== RECORD EXTRACTS ==
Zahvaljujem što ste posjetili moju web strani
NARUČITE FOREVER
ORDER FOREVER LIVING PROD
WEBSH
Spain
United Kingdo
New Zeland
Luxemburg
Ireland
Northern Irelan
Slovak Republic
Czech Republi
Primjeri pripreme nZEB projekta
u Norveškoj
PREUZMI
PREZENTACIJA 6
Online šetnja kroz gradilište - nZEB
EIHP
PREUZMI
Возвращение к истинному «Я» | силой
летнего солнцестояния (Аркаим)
===
== RECORD EXTRACTS ==
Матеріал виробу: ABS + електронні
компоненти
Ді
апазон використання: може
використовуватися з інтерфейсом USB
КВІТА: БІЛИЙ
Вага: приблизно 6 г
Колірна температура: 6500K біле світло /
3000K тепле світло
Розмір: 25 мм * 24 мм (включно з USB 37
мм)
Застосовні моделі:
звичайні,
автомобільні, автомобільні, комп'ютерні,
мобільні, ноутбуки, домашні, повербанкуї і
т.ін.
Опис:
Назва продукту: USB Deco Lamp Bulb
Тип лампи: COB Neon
===
== RECORD EXTRACTS ==
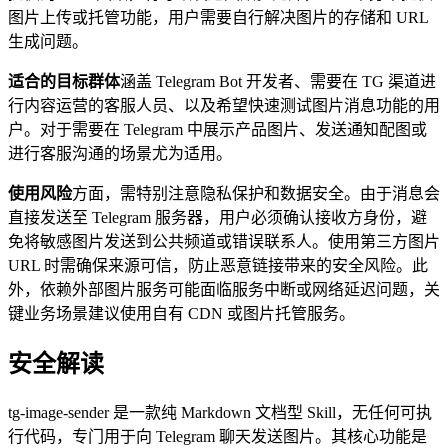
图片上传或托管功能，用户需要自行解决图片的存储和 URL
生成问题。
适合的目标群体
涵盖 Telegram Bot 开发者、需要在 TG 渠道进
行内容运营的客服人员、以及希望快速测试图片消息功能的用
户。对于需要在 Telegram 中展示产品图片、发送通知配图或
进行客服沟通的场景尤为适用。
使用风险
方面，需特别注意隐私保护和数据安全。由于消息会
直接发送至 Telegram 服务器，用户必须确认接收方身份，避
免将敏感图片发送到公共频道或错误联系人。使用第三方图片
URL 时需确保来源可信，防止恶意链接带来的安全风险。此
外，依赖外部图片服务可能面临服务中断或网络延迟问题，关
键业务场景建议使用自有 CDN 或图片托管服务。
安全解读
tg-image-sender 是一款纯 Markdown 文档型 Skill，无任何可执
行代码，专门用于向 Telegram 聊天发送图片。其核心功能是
===
**ASSIGNED TASK**
Each line of the data that holds "FOREVER" should be reported.

**WRITTEN SOLUTION**
NARUČITE FOREVER
ORDER FOREVER LIVING PROD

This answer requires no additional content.